ASSIGNMENT:
Scan the listing below for the word "treinverkeer", then copy each line that has it.

[INFORMATION SHOWN]

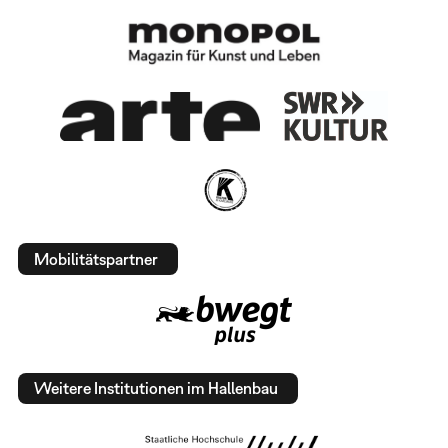
Mobilitätspartner
Weitere Institutionen im Hallenbau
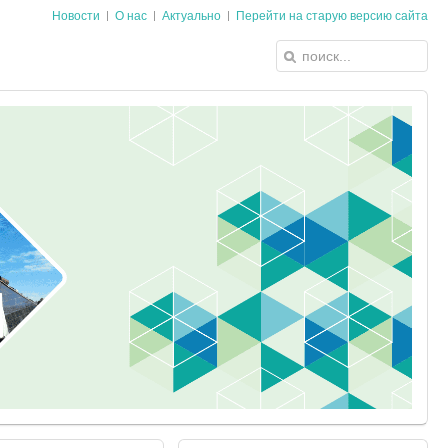
Новости
О нас
Актуально
Перейти на старую версию сайта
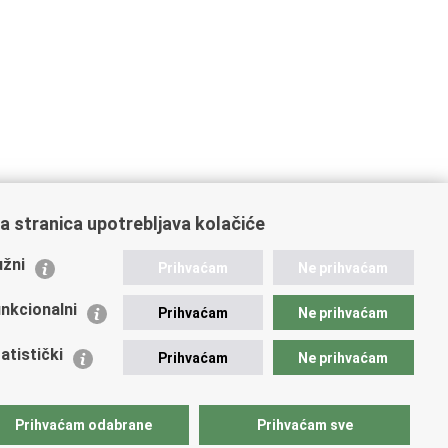
a stranica upotrebljava kolačiće
ažne poveznice
žni
Prihvaćam
Ne prihvaćam
istarstvo unutarnjih poslova
dikati
nkcionalni
Prihvaćam
Ne prihvaćam
ruge
 zdravlja MUP-a
atistički
Prihvaćam
Ne prihvaćam
icijska akademija
ej policije
lada policijske solidarnosti
Prihvaćam odabrane
Prihvaćam sve
tar za forenzična ispitivanja, istraživanja i vještačenja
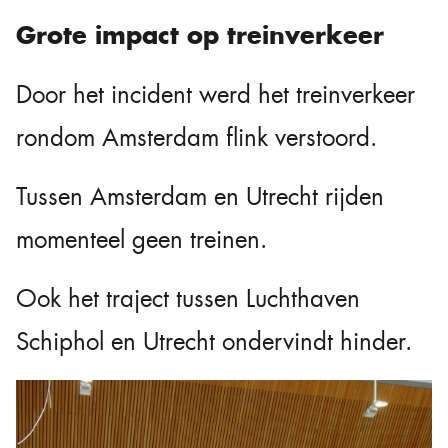
Grote impact op treinverkeer
Door het incident werd het treinverkeer
rondom Amsterdam flink verstoord.
Tussen Amsterdam en Utrecht rijden
momenteel geen treinen.
Ook het traject tussen Luchthaven
Schiphol en Utrecht ondervindt hinder.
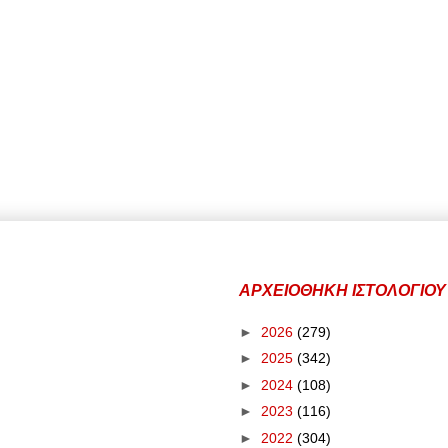
ΑΡΧΕΙΟΘΗΚΗ ΙΣΤΟΛΟΓΙΟΥ
►
2026
(279)
►
2025
(342)
►
2024
(108)
►
2023
(116)
►
2022
(304)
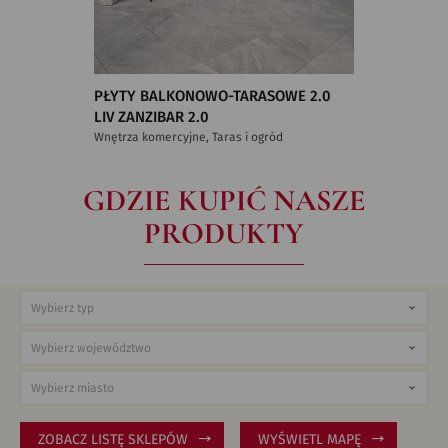
PŁYTY BALKONOWO-TARASOWE 2.0
LIV ZANZIBAR 2.0
Wnętrza komercyjne, Taras i ogród
GDZIE KUPIĆ NASZE
PRODUKTY
ZOBACZ LISTĘ SKLEPÓW
WYŚWIETL MAPĘ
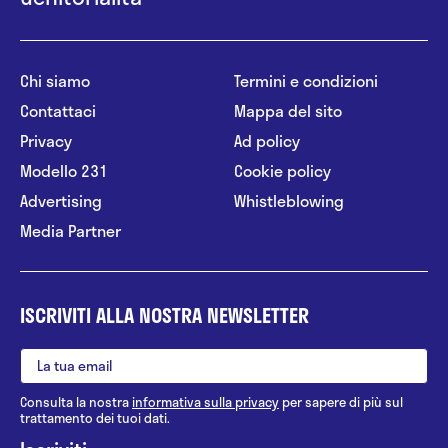
Chi siamo
Termini e condizioni
Contattaci
Mappa del sito
Privacy
Ad policy
Modello 231
Cookie policy
Advertising
Whistleblowing
Media Partner
ISCRIVITI ALLA NOSTRA NEWSLETTER
Consulta la nostra
informativa sulla privacy
per sapere di più sul
trattamento dei tuoi dati.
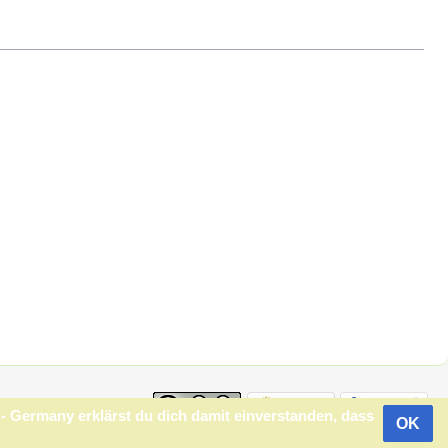
s
 Germany erklärst du dich damit einverstanden, dass
OK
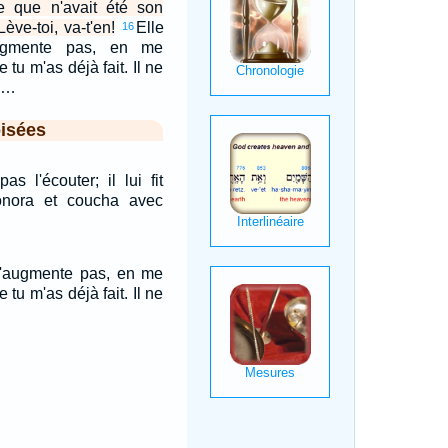
te que n'avait été son
 Lève-toi, va-t'en!
Elle
16
augmente pas, en me
 tu m'as déjà fait. Il ne
r,…
isées
as l'écouter; il lui fit
onora et coucha avec
 N'augmente pas, en me
 tu m'as déjà fait. Il ne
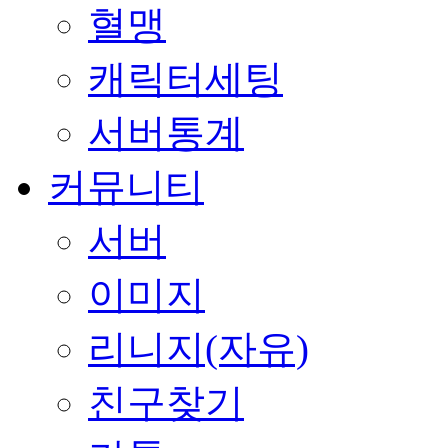
혈맹
캐릭터세팅
서버통계
커뮤니티
서버
이미지
리니지(자유)
친구찾기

[/INFORMATION SHOWN]

OUTPUT:
Grote impact op treinverkeer
Door het incident werd het treinverkeer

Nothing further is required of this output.